* _Task goal_
Among the entries below, find every line that contains the string "Здравствуйте", then copy it.

(Recorded information)

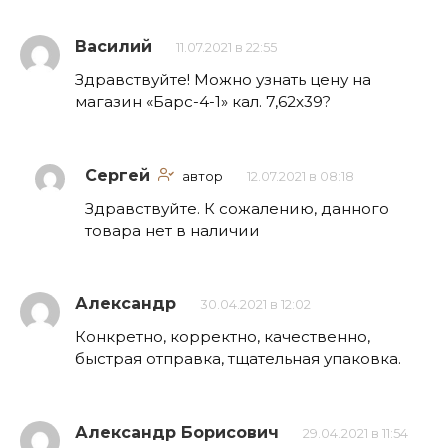
Василий
11.07.2021 в 22:55
Здравствуйте! Можно узнать цену на
магазин «Барс-4-1» кал. 7,62х39?
Сергей
автор
12.07.2021 в 08:18
Здравствуйте. К сожалению, данного
товара нет в наличии
Александр
30.04.2021 в 12:02
Конкретно, корректно, качественно,
быстрая отправка, тщательная упаковка.
Александр Борисович
29.04.2021 в 11:54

(End Recorded information)

* _Solved problem_
Здравствуйте! Можно узнать цену на
Здравствуйте. К сожалению, данного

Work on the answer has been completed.